All my best books have been written by other people.

For example: The Blue Zones, that I could have sworn I’ve told you about but, if not, no matter: I’m telling you about it now.

I listened to it on Audible and then bought a dozen copies for others, one of whom just texted me out of the blue (so to speak):

“Thank you for giving me this book — it has changed my life.”

“Really??  Tell!!”

“I’ve lost weight, have more energy, and feel so much more positive about the future.”

This got me kind of excited.  I asked if he’d share with us exactly what changes he’d made to produce these results, thinking he would tell me he’s started eating more beans (as I have).

Instead:


The Blue Zones was simply life-changing. It started with a first read and being struck by the power of positive change.

Step 1: having the courage to go back to the “personal blue zone” section and TAKE THAT FIRST STEP. It took me three months to do that but I came out of the election season and on Nov. 8th woke up and realized that I was stressed and fearful. I (and so many millions) had worked so hard but I didn’t feel like it had helped — we had a very difficult Election Day in North Carolina.

Step 2: I started to walk. I walk everywhere. It clears my head, it provides a welcome and open way to interact with a friend, and has helped me to lose 12 pounds and counting.

Step 3: I keep going back to the section on the power of loving as detailed in the Sardinian Blue Zone.

Thanks for this remarkable read…..I am enormously appreciative.


Walking, for sure.  I love to think this book helped.

Or maybe he just feels so much better because the tweets have stopped.  Competence and integrity have been restored to our government.



To keep feeling positive about the future we need to abolish, or at least modify, the filibuster: Democrats’ Only Chance to Stop the GOP Assault on Voting Rights. (Must read; thanks, Steve!)

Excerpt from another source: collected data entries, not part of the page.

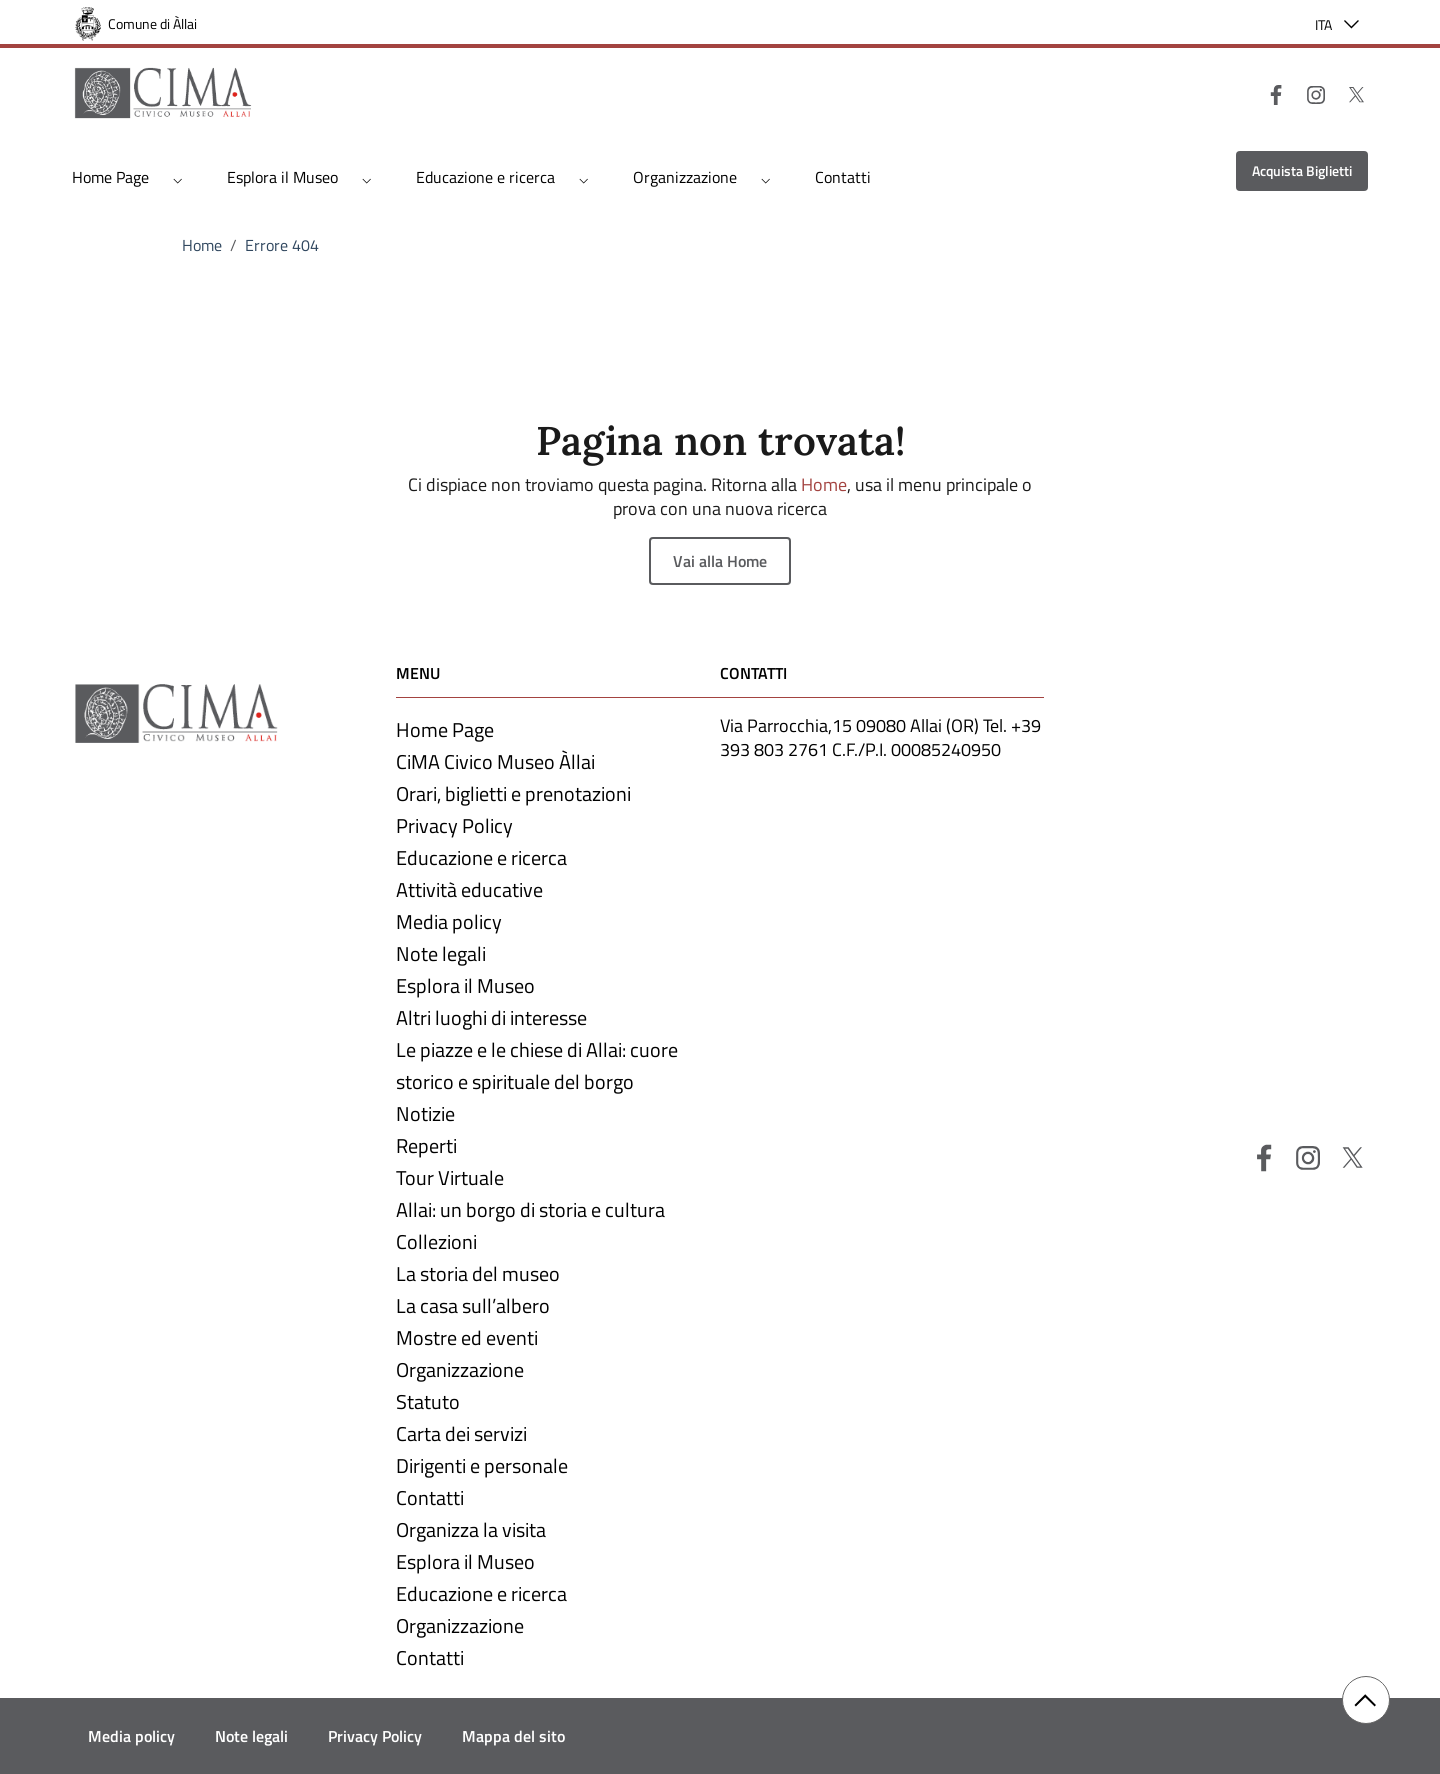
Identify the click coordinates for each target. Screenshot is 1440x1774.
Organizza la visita (471, 1529)
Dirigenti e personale (482, 1465)
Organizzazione (685, 177)
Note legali (441, 953)
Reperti (426, 1145)
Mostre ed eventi (467, 1337)
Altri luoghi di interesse (491, 1017)
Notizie (425, 1113)
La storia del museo (478, 1273)
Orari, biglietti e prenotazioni (513, 793)
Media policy (449, 921)
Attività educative (469, 889)
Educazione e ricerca (485, 177)
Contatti (843, 177)
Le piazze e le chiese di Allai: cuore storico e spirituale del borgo (537, 1065)
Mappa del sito (513, 1736)
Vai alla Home (720, 561)
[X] (1348, 92)
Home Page (110, 177)
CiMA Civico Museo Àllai (495, 761)
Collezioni (436, 1241)
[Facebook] (1268, 92)
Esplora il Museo (282, 177)
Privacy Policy (454, 825)
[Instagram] (1308, 92)
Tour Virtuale (450, 1177)
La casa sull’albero (473, 1305)
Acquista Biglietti (1302, 170)
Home (202, 245)
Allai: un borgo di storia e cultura (530, 1209)
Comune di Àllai (152, 23)
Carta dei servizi (461, 1433)
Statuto (428, 1401)
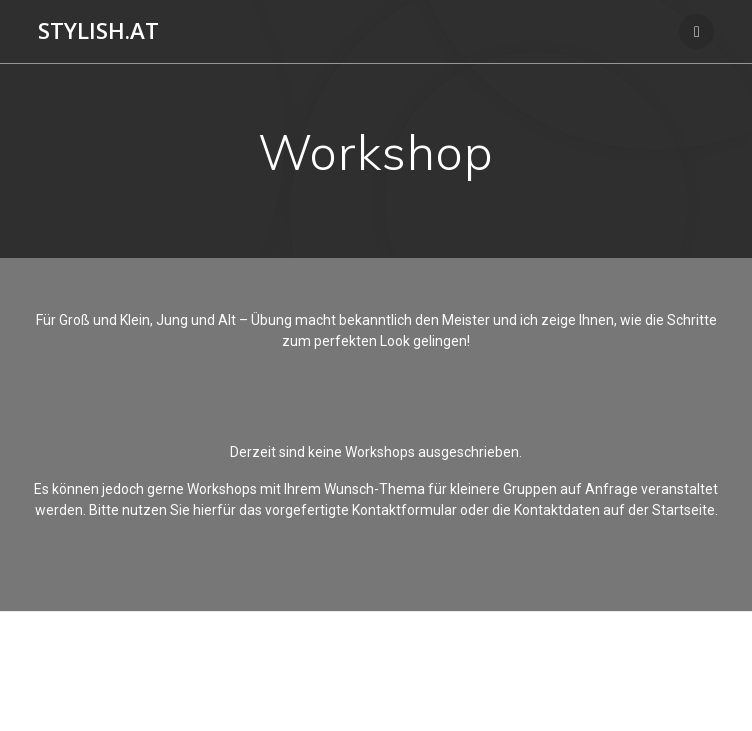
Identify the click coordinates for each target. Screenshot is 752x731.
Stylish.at (98, 31)
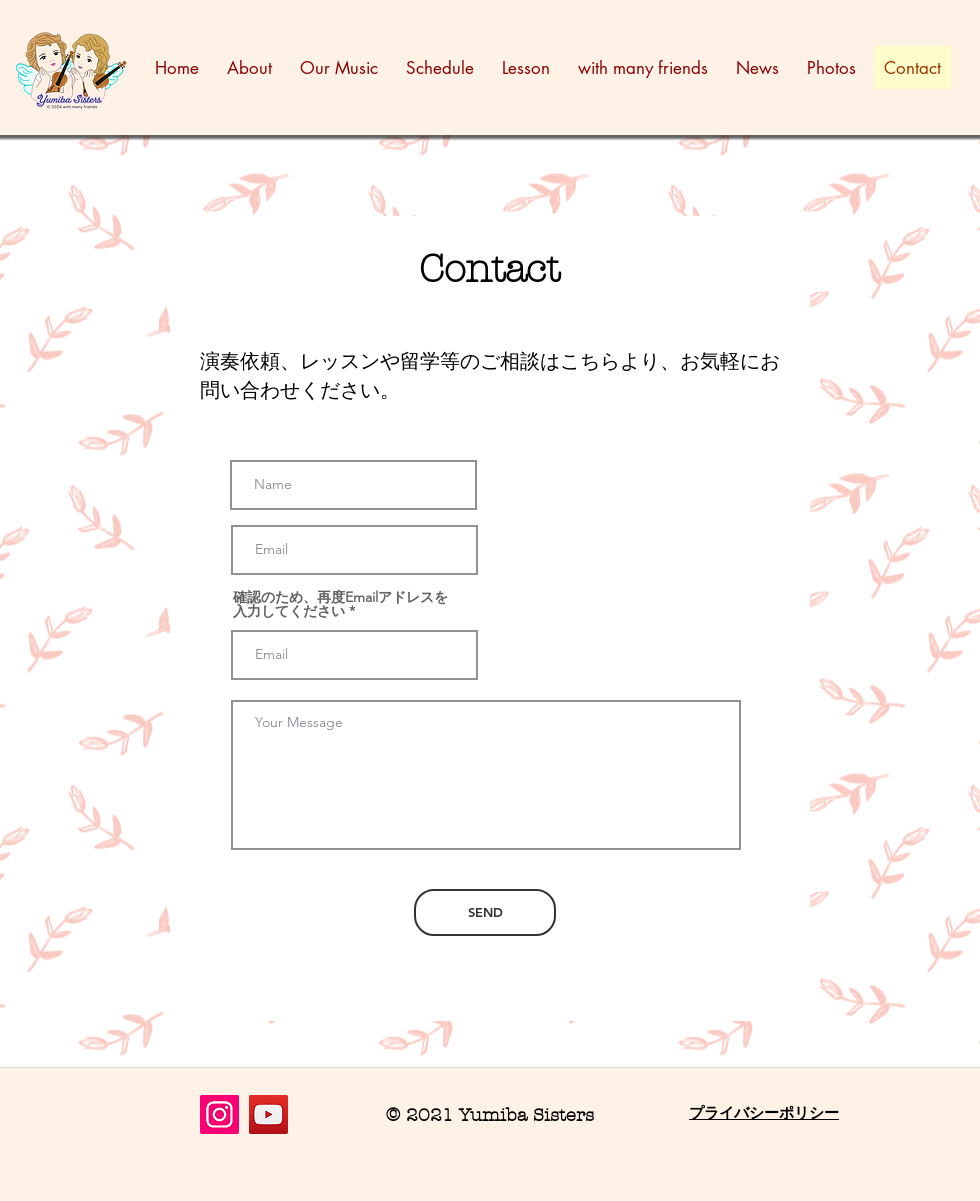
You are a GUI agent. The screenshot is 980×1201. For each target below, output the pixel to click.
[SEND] (485, 912)
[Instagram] (219, 1114)
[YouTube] (268, 1114)
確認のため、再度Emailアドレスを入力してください (340, 604)
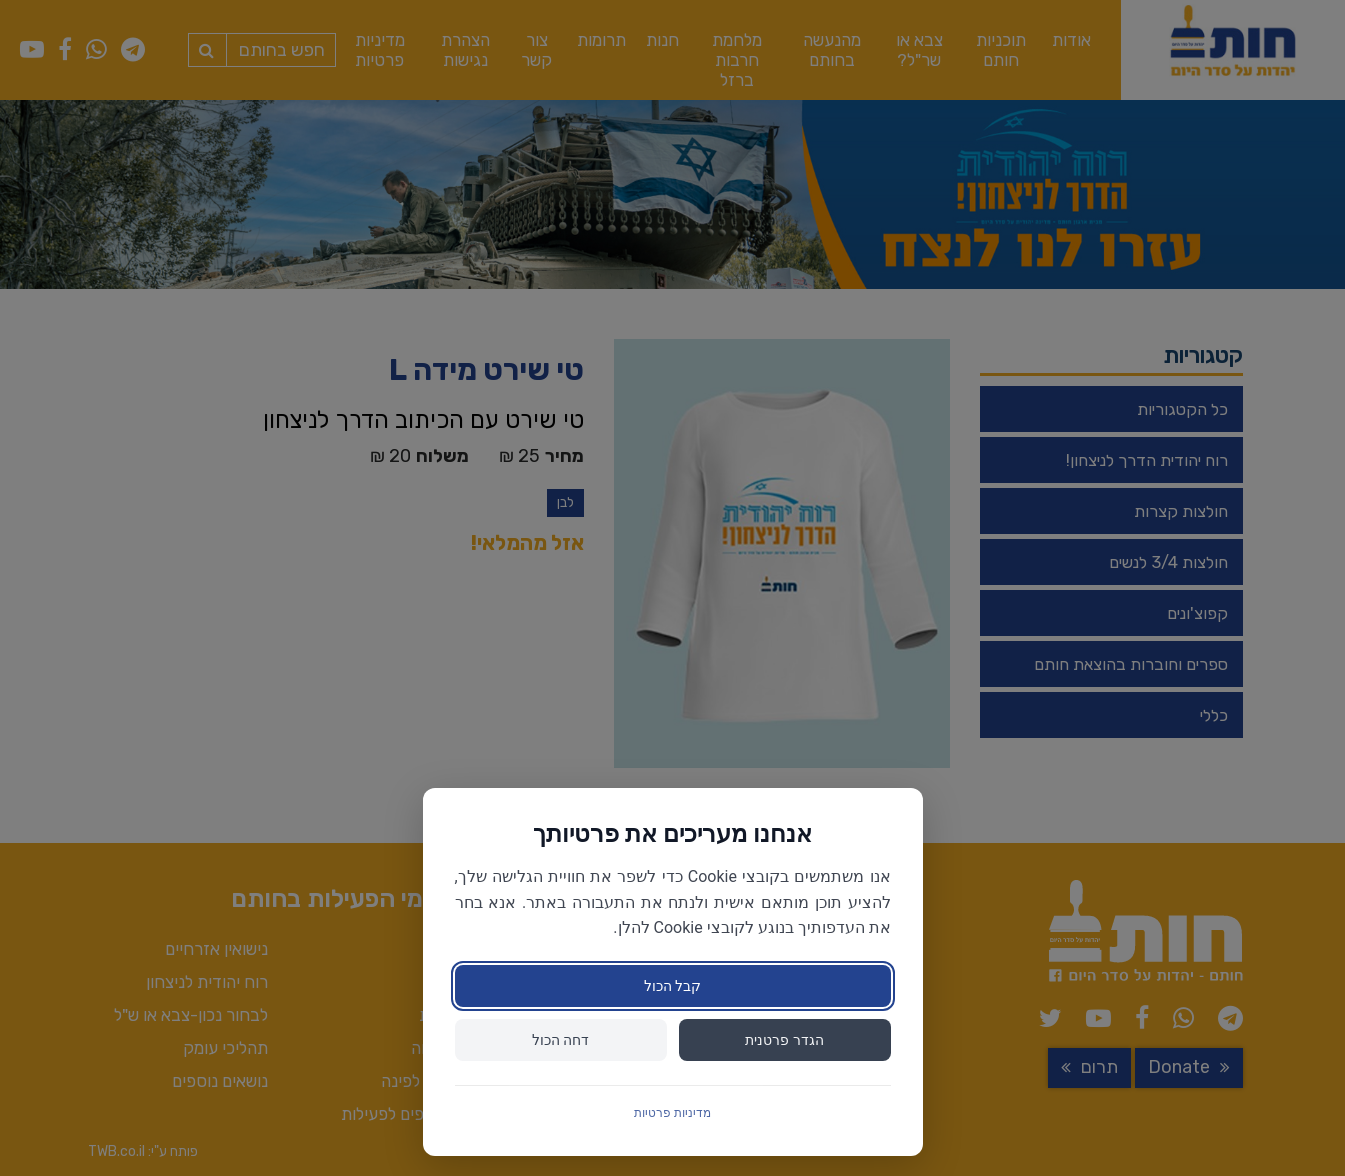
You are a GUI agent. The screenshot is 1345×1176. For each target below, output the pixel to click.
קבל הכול (672, 986)
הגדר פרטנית (784, 1040)
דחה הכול (560, 1040)
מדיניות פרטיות (672, 1113)
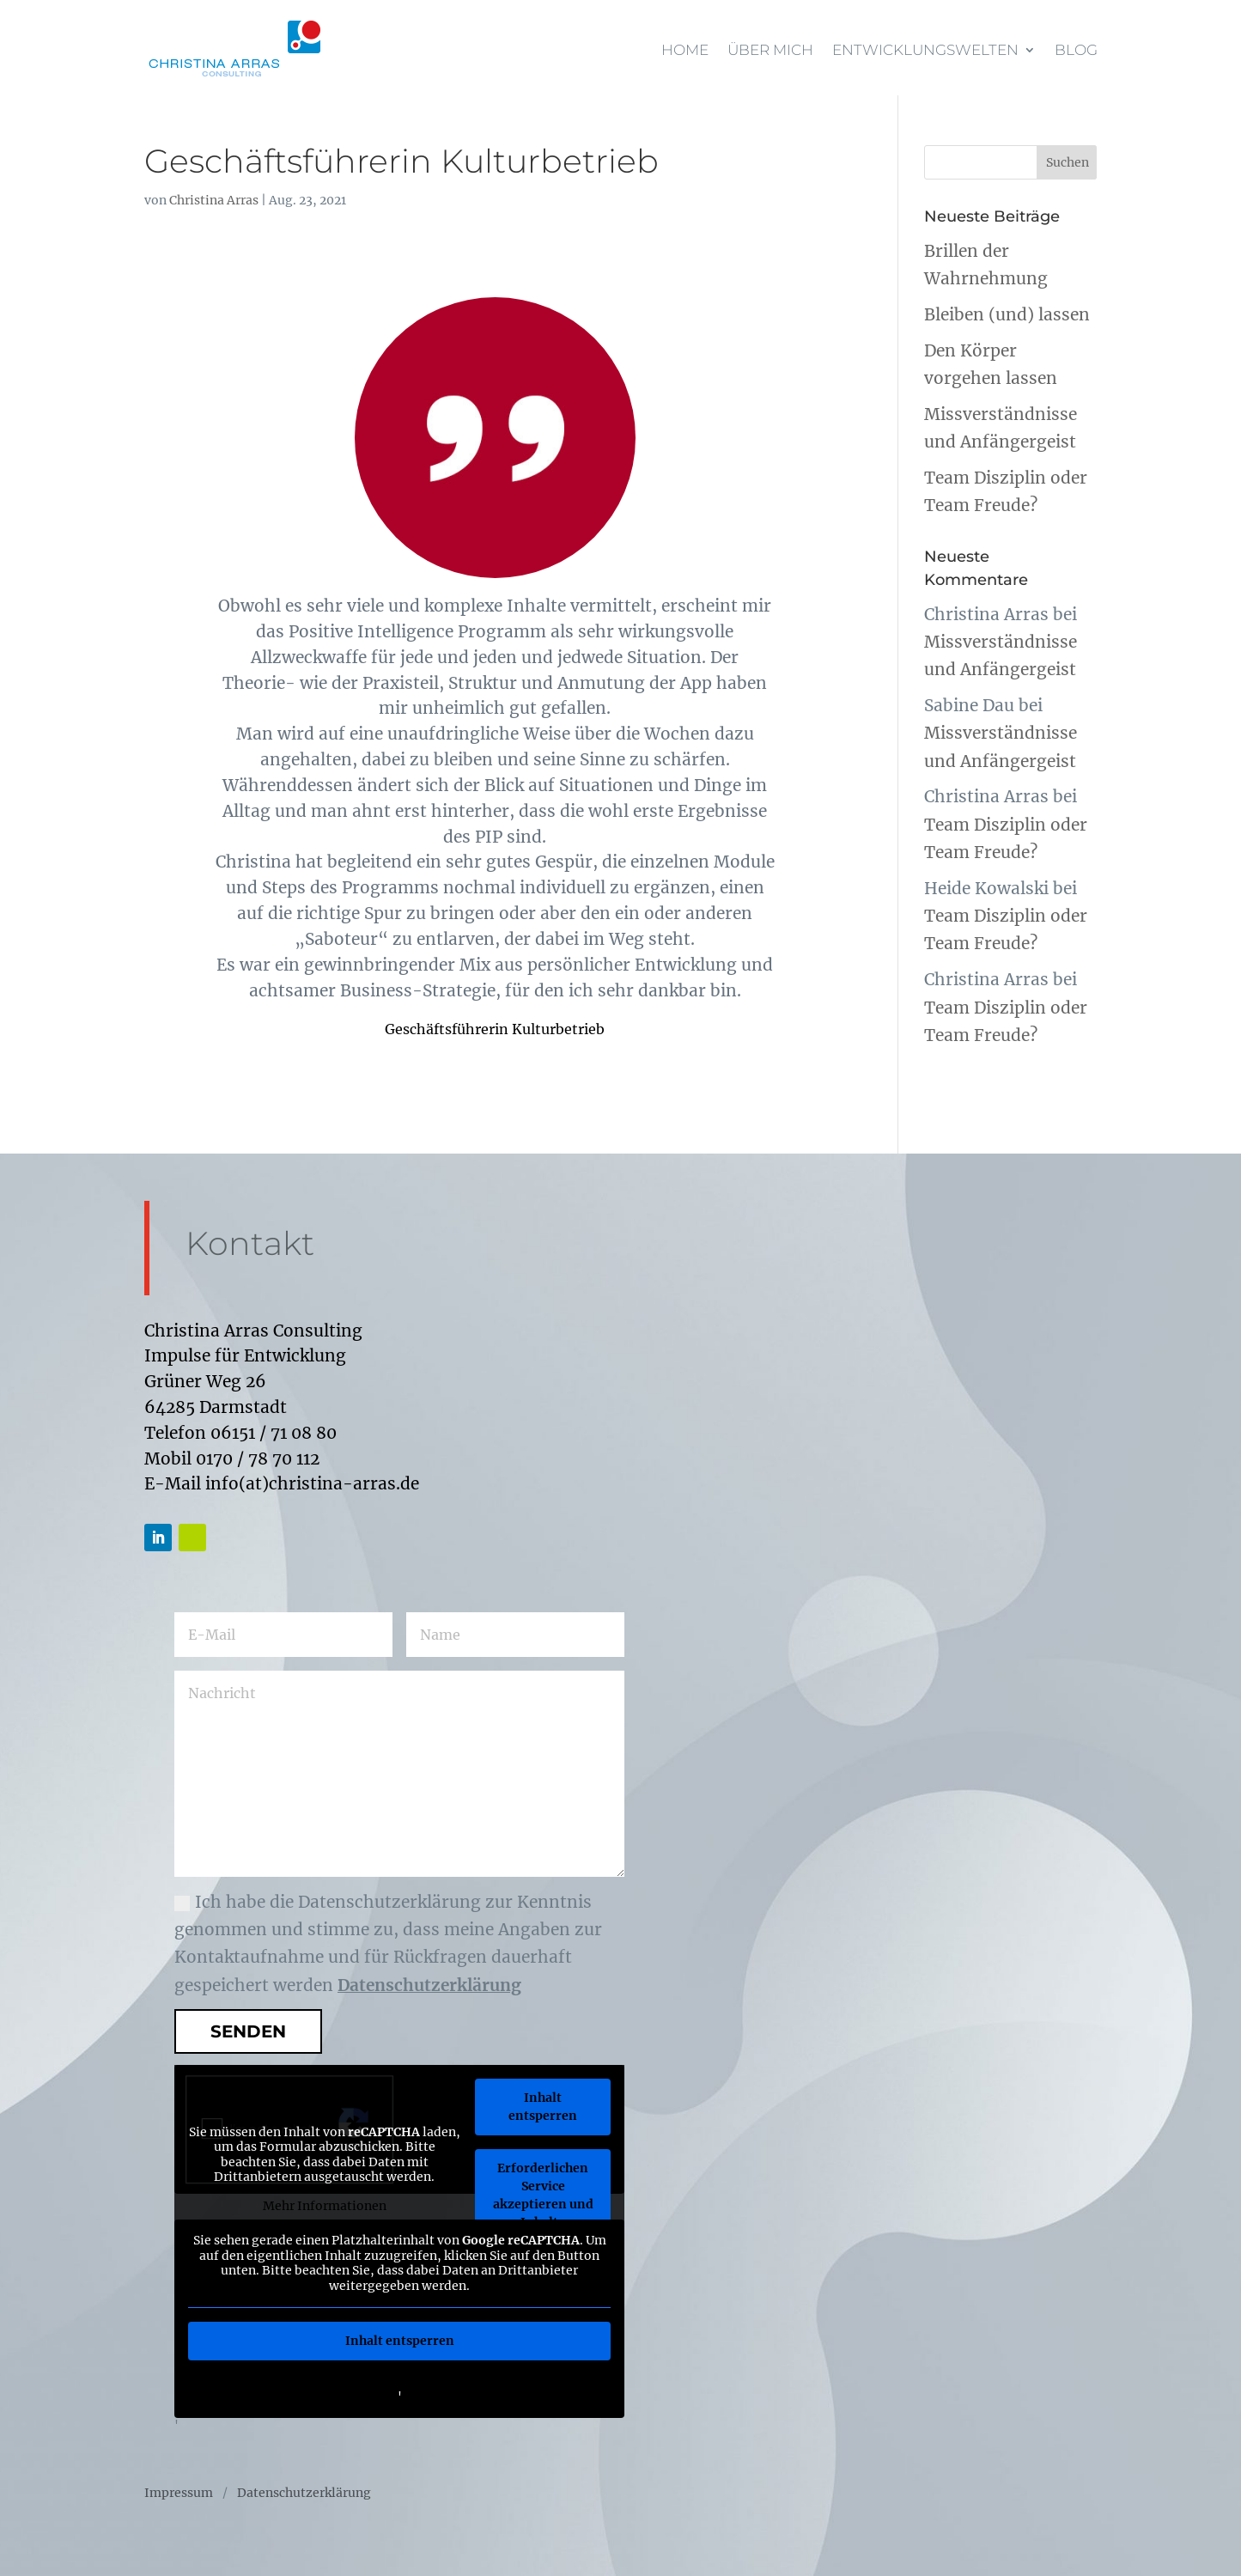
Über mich (770, 49)
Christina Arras (214, 200)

Certainly for things that enjoy 70% popular approval, why should a minority of senators — representing an even smaller minority of people (Idaho has as many senators as California) — be able to thwart the popular will?

Without so much as taking to the floor to actually filibuster?

Is a compromise forged in 1789 to accommodate differing views on slavery still the right balance today, when most people agree slavery is an abomination?

It’s not realistic to change the Constitution’s allocation of two senators per state.  But could Washington, DC, which has more residents than Wyoming, have two, too?

And could we make America a little less of a minority-rule country by curtailing the filibuster?  And end-running the Electoral College?

Expect to hear a lot more about the filibuster in the months to come.